Characterized by a slow growth rate, date palms can, in certain environments, grow to towering heights of up to 80 feet. Their pinnately compound leaves, ranging from blue-green to gray-green, can stretch up to 20 feet in length, featuring leaflets of 1 to 2 feet that form a distinctive “V” shape along the rachis. Date palms possess ornamental appeal, thanks to its textured trunk, striking blue-green foliage, and vibrant orange inflorescences. However, date palms do generate some concern because of the litter created by its fallen fruits. Its wide crown offers limited shade due to its relatively sparse canopy.

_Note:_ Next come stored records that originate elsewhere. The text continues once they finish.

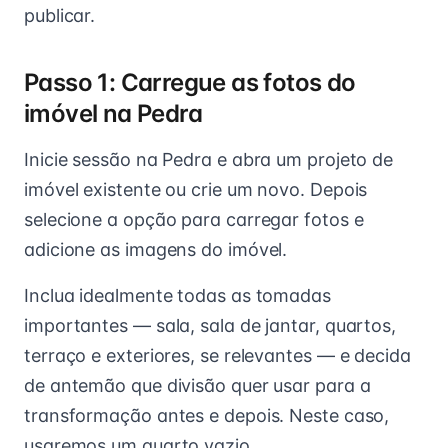
publicar.
Passo 1: Carregue as fotos do
imóvel na Pedra
Inicie sessão na Pedra e abra um projeto de
imóvel existente ou crie um novo. Depois
selecione a opção para carregar fotos e
adicione as imagens do imóvel.
Inclua idealmente todas as tomadas
importantes — sala, sala de jantar, quartos,
terraço e exteriores, se relevantes — e decida
de antemão que divisão quer usar para a
transformação antes e depois. Neste caso,
usaremos um quarto vazio.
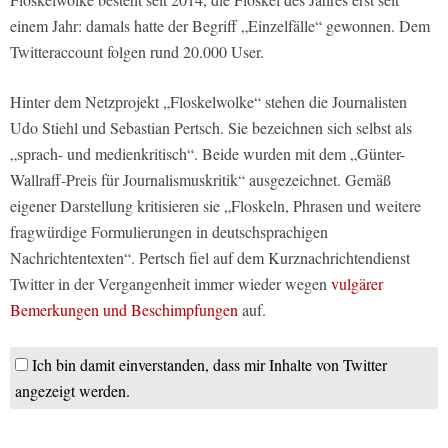
einem Jahr: damals hatte der Begriff „Einzelfälle“ gewonnen. Dem
Twitteraccount folgen rund 20.000 User.
Hinter dem Netzprojekt „Floskelwolke“ stehen die Journalisten
Udo Stiehl und Sebastian Pertsch. Sie bezeichnen sich selbst als
„sprach- und medienkritisch“. Beide wurden mit dem „Günter-
Wallraff-Preis für Journalismuskritik“ ausgezeichnet. Gemäß
eigener Darstellung kritisieren sie „Floskeln, Phrasen und weitere
fragwürdige Formulierungen in deutschsprachigen
Nachrichtentexten“. Pertsch fiel auf dem Kurznachrichtendienst
Twitter in der Vergangenheit immer wieder wegen
vulgärer
Bemerkungen und Beschimpfungen
auf.
Ich bin damit einverstanden, dass mir Inhalte von Twitter
angezeigt werden.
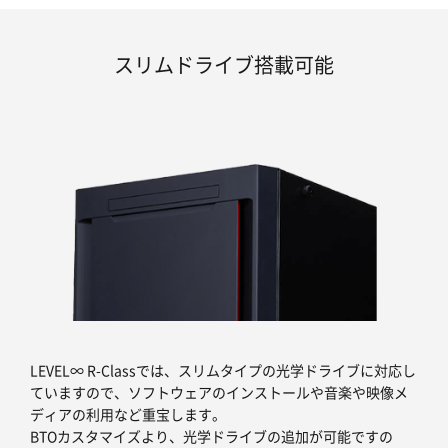
スリムドライブ搭載可能
LEVEL∞ R-Classでは、スリムタイプの光学ドライブに対応し
ていますので、ソフトウェアのインストールや音楽や映像メ
ディアの利用など重宝します。
BTOカスタマイズより、光学ドライブの追加が可能ですの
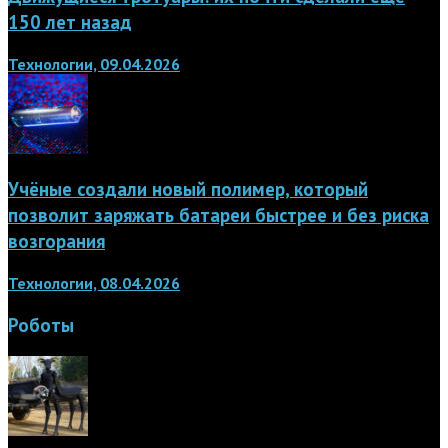
150 лет назад
Технологии, 09.04.2026
Учёные создали новый полимер, который
позволит заряжать батареи быстрее и без риска
возгорания
Технологии, 08.04.2026
Роботы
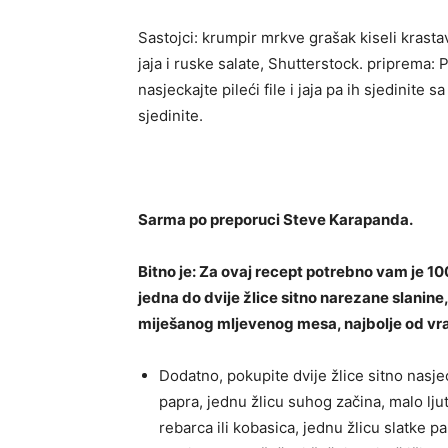
Sastojci: krumpir mrkve grašak kiseli krast
jaja i ruske salate, Shutterstock. priprema: 
nasjeckajte pileći file i jaja pa ih sjedinit
sjedinite.
Sarma po preporuci Steve Karapanda.
Bitno je: Za ovaj recept potrebno vam je 10
jedna do dvije žlice sitno narezane slanine
miješanog mljevenog mesa, najbolje od vrat
Dodatno, pokupite dvije žlice sitno nasjec
papra, jednu žlicu suhog začina, malo lju
rebarca ili kobasica, jednu žlicu slatke pap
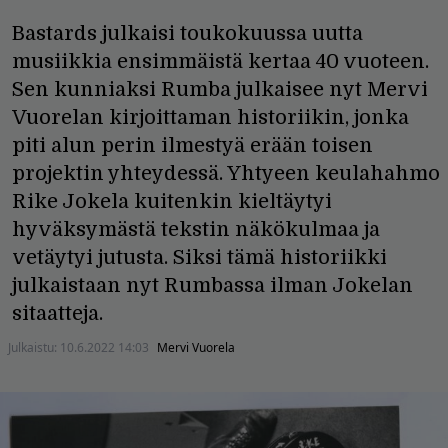
Bastards julkaisi toukokuussa uutta
musiikkia ensimmäistä kertaa 40 vuoteen.
Sen kunniaksi Rumba julkaisee nyt Mervi
Vuorelan kirjoittaman historiikin, jonka
piti alun perin ilmestyä erään toisen
projektin yhteydessä. Yhtyeen keulahahmo
Rike Jokela kuitenkin kieltäytyi
hyväksymästä tekstin näkökulmaa ja
vetäytyi jutusta. Siksi tämä historiikki
julkaistaan nyt Rumbassa ilman Jokelan
sitaatteja.
Julkaistu:
10.6.2022 14:03
Mervi Vuorela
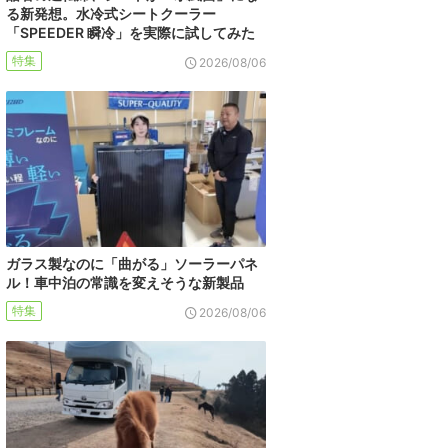
る新発想。水冷式シートクーラー
「SPEEDER 瞬冷」を実際に試してみた
特集
2026/08/06
ガラス製なのに「曲がる」ソーラーパネ
ル！車中泊の常識を変えそうな新製品
特集
2026/08/06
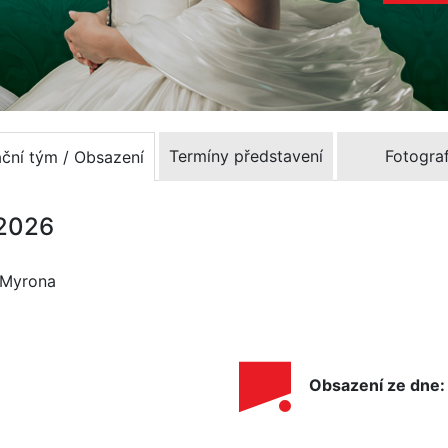
Termíny představení
Fotograf
ační tým / Obsazení
.2026
o Myrona
Obsazení ze dne:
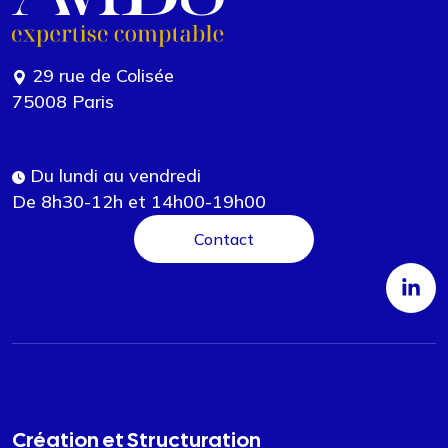
29 rue de Colisée
75008 Paris
Du lundi au vendredi
De 8h30-12h et 14h00-19h00
Contact
Création et Structuration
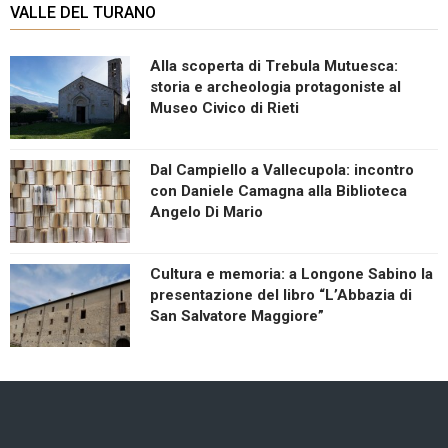
VALLE DEL TURANO
Alla scoperta di Trebula Mutuesca:
storia e archeologia protagoniste al
Museo Civico di Rieti
Dal Campiello a Vallecupola: incontro
con Daniele Camagna alla Biblioteca
Angelo Di Mario
Cultura e memoria: a Longone Sabino la
presentazione del libro “L’Abbazia di
San Salvatore Maggiore”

To flourish, date palms require well-drained, neutral to acidic soil and an abundance of direct sunlight. A plus is their ability to thrive in confined root spaces. North Florida’s sporadic frost and cold spells necessitate protective measures for date palms during the colder months, such as covering them with frost cloth or employing mulch around the base to insulate the roots. Some palm enthusiast grows them in sheltered location but occasional freeze damage to foliage can be expected.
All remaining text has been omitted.